Я перевернул карту. На ней была изображена молодая девушка в глубоком сне. Спала она явно давно – длинные-предлинные волосы рассыпались по подушке и протянулись по всей комнате. На заднем плане виднелась прялка, поросшая колючей ежевикой.
– Проклятие, – пробормотал я.
– А по-моему, ее называют Спящая красавица, – сказал Флейтист.
– Да, верно, – ответил я. – Но ее прокляли, как Элис… и как Цыганку.
– Плохо дело, – Табита мотнула головой в сторону Элис. – И без карты ясно, что это не дремота. Лекарства и больницы тут не помогут.
– Элис пыталась снять проклятие, – медленно произнес я. – Наверное, она пришла сюда за тем же, за чем и мы, – чтобы найти отца. Но опоздала.
– Интересно, – Табита завернула хвост аккуратной петлей. – Поворот сюжета или?..
– Мне все время казалось, что Элис попала в саму историю. – Я вспомнил угольную пыль на ее лице, когда она появилась после Призыва, и угольную пыль на листке, который я нашел у камина. – Если только… если только она как-то иначе не участвует в ней.
– А как насчет ее появления в моем чае, а? – напомнила Табита. – Она была здесь, в чашке или в истории? Не могла же она быть сразу в трех местах.

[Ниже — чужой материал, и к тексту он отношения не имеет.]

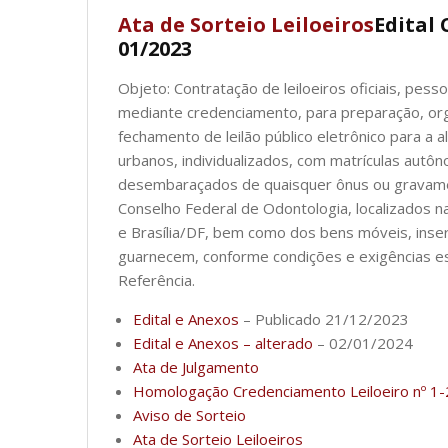
Ata de Sorteio Leiloeiros
Edital
01/2023
Objeto: Contratação de leiloeiros oficiais, pesso
mediante credenciamento, para preparação, or
fechamento de leilão público eletrônico para a 
urbanos, individualizados, com matrículas autôn
desembaraçados de quaisquer ônus ou gravame
Conselho Federal de Odontologia, localizados na
e Brasília/DF, bem como dos bens móveis, inser
guarnecem, conforme condições e exigências e
Referência.
Edital e Anexos
– Publicado 21/12/2023
Edital e Anexos – alterado
– 02/01/2024
Ata de Julgamento
Homologação Credenciamento Leiloeiro nº 1
Aviso de Sorteio
Ata de Sorteio Leiloeiros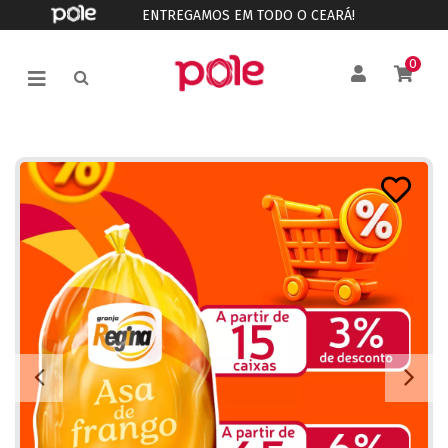
ENTREGAMOS EM TODO O CEARÁ!
0
Anterior
P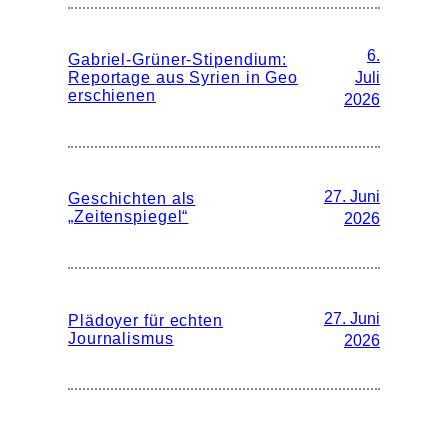
6.
Gabriel-Grüner-Stipendium:
Reportage aus Syrien in Geo
Juli
erschienen
2026
27. Juni
Geschichten als
„Zeitenspiegel“
2026
27. Juni
Plädoyer für echten
Journalismus
2026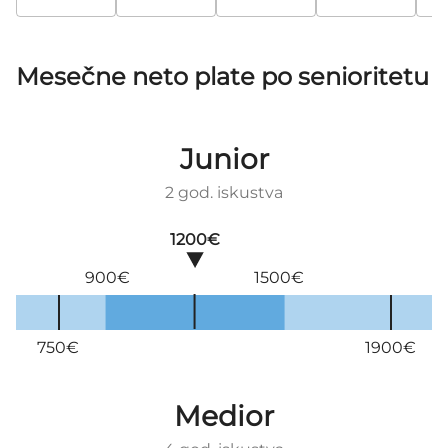
Mesečne neto plate po senioritetu
Junior
2 god. iskustva
1200€
900€
1500€
750€
1900€
Medior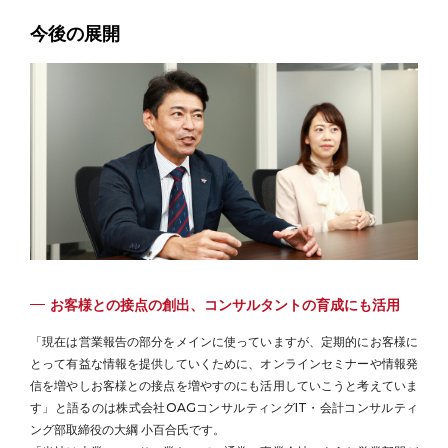
今後の展開
お客様との接点の創出、コンサルタントの育成にも活用
「現在は営業報告の部分をメインに使っていますが、定期的にお客様に
とって有益な情報を提供していくために、オンラインセミナーや情報発
信を増やしお客様との接点を増やすのにも活用していこうと考えていま
す」と語るのは株式会社OAGコンサルティングIT・会計コンサルティ
ング部取締役の大綱 小百合氏です。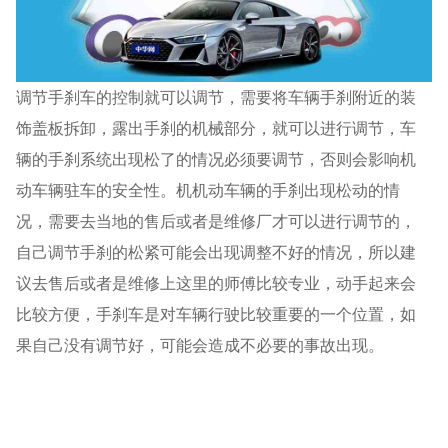
调节手刹车的控制就可以调节，需要将车辆手刹附近的装
饰盖板拆卸，露出手刹的机械部分，就可以进行调节，车
辆的手刹系统出现松了的情况必须要调节，否则会影响机
动车辆驻车的安全性。机机动车辆的手刹出现松动的情
况，需要去当地的售后或者是维修厂才可以进行调节的，
自己调节手刹的松紧可能会出现调整不好的情况，所以建
议去售后或者是维修上这里的师傅比较专业，动手起来会
比较方便，手刹车是对车辆行驶比较重要的一个位置，如
果自己没有调节好，可能会造成不必要的事故出现。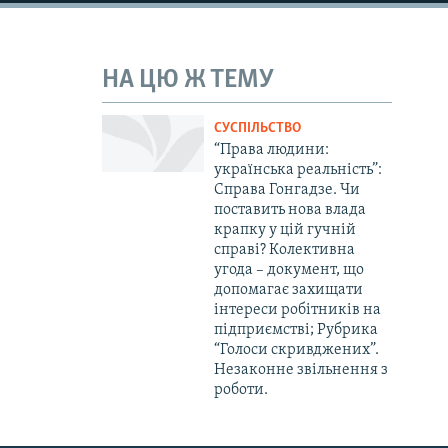
НА ЦЮ Ж ТЕМУ
СУСПІЛЬСТВО
“Права людини:
українська реальність”:
Справа Гонгадзе. Чи
поставить нова влада
крапку у цій гучній
справі? Колективна
угода – документ, що
допомагає захищати
інтереси робітників на
підприємстві; Рубрика
“Голоси скривджених”.
Незаконне звільнення з
роботи.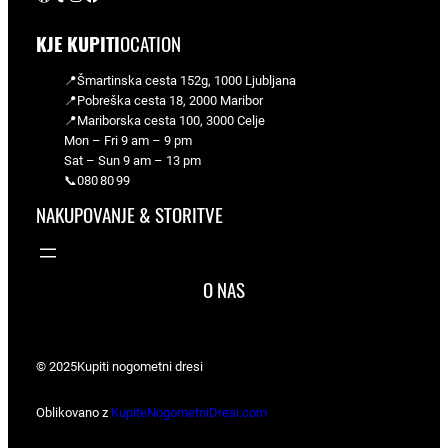
KJE KUPITI
OCATION
📍Šmartinska cesta 152g, 1000 Ljubljana
📍Pobreška cesta 18, 2000 Maribor
📍Mariborska cesta 100, 3000 Celje
Mon – Fri 9 am – 9 pm
Sat – Sun 9 am – 13 pm
📞080 80 99
NAKUPOVANJE & STORITVE
O NAS
© 2025
Kupiti nogometni dresi
Oblikovano z
KupiteNogometniDresi.com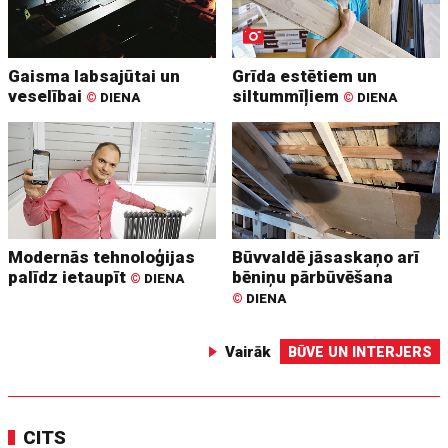
Gaisma labsajūtai un
Grīda estētiem un
veselībai
siltummīļiem
©
DIENA
©
DIENA
Modernās tehnoloģijas
Būvvaldē jāsaskaņo arī
palīdz ietaupīt
bēniņu pārbūvēšana
©
DIENA
©
DIENA
Vairāk
BŪVE UN INTERJERS
CITS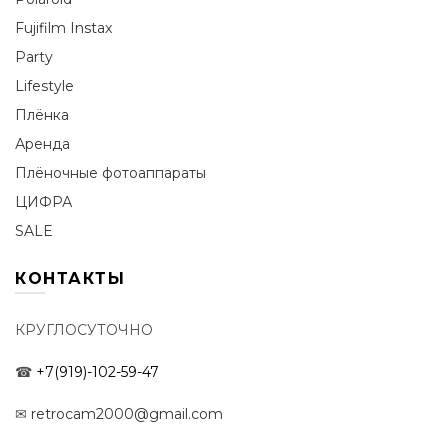
Fujifilm Instax
Party
Lifestyle
Плёнка
Аренда
Плёночные фотоаппараты
ЦИФРА
SALE
КОНТАКТЫ
КРУГЛОСУТОЧНО
☎
+7(919)-102-59-47
✉
retrocam2000@gmail.com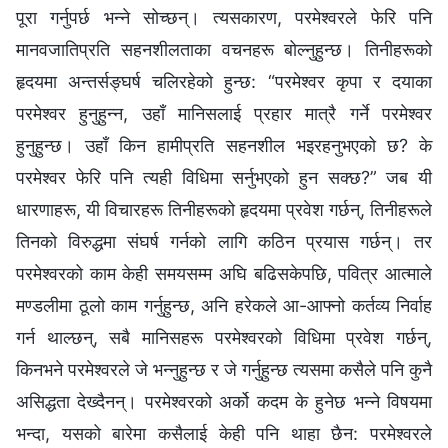
पूरा गर्नुपर्छ भन्‍ने सोच्छन्। त्यसकारण, परमेश्‍वरले फेरि पनि
मानवजातिप्रति सहनशीलताका वचनहरू बोल्‍नुहुन्छ। तिनीहरूको
हृदयमा अन्तर्सङ्घर्ष चलिरहेको हुन्छ: “परमेश्‍वर कृपा र दयाका
परमेश्‍वर हुनुहुन्‍न, उहाँ मानिसलाई प्रहार मात्रै गर्ने परमेश्‍वर
हुनुहुन्छ। उहाँ किन हामीप्रति सहनशील भइरहनुभएको छ? के
परमेश्‍वर फेरि पनि त्यही विधिमा सर्नुभएको हुन सक्छ?” जब यी
धारणाहरू, यी विचारहरू तिनीहरूको हृदयमा प्रवेश गर्छन्, तिनीहरूले
तिनको विरुद्धमा संघर्ष गर्नको लागि कठिन प्रयास गर्छन्। तर
परमेश्‍वरको काम केही समयसम्‍म अघि बढिसकेपछि, पवित्र आत्‍माले
मण्डलीमा ठूलो काम गर्नुहुन्छ, अनि हरेकले आ-आफ्‍नो कर्तव्य निर्वाह
गर्न थाल्छन्, सबै मानिसहरू परमेश्‍वरको विधिमा प्रवेश गर्छन्,
किनभने परमेश्‍वरले जे भन्‍नुहुन्छ र जे गर्नुहुन्छ त्यसमा कसैले पनि कुनै
असिद्धता देख्दैनन्। परमेश्‍वरको अर्को कदम के हुनेछ भन्‍ने विषयमा
भन्दा, यसको बारेमा कसैलाई केही पनि थाहा छैन: परमेश्‍वरले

– Разве ты не понимаешь? – сказал я. – Ее тело было здесь – она, наверное, отправилась сюда сразу, как ушла из дома. Но ее разум… он в истории. – Я посмотрел на карту судьбы. – Это как сон, из которого она не может выбраться. Призыв не мог вернуть ее полностью – только самую сильную ее часть. Ее разум. Вот почему она появилась как отражение.
– Так все-таки, где же Рамон? – с досадой спросил Флейтист. – Мы проделали весь этот путь, а о нем ни слуху ни духу.
– Не знаю. Наверное, мы что-то упустили. – Я вышел из павильона и сделал несколько шагов, чтобы получше рассмотреть оленя. На скругленных каменных стенах павильона были вырезаны две буквы: W и S. Инициалы прежнего хозяина дома? И тут я заметил кое-что еще:
– У оленя не пять ног. Поднимаясь сюда, мы разглядывали, кто там лежит, а на это не обратили внимания. Но посмотрите.
Флейтист подошел и встал рядом со мной. Цыганка и Табита остались на месте – присматривали за Элис, лежащей на каменной скамье.
– Так сколько их у него? – спросила Табита.
– Четыре, – сказал Флейтист. – И еще кусок дерева, жердь какая-то, что-то вроде подпорки. Издалека выглядит как пятая нога.
Я глазел на оленя, не в силах избавиться от разочарования. Так хотелось, чтобы это было правдой, чтобы действительно где-то существовал волшебный олень с пятью ногами… Да, именно о таком написала бы Элис, только сочинила бы какое-нибудь чудесное предание про пятиногого оленя.
– В общем, ближе к Рамону мы не стали, – сердито заключил Флейтист.
– А что насчет дома? – безнадежно спросил я и повернулся, вглядываясь в заколоченные окна: хоть бы малейший знак, что там кто-то может быть. Дом давно уже был непригодным для житья, не нужным никому – разве что лисам, мышам или людям, которым совсем некуда было податься.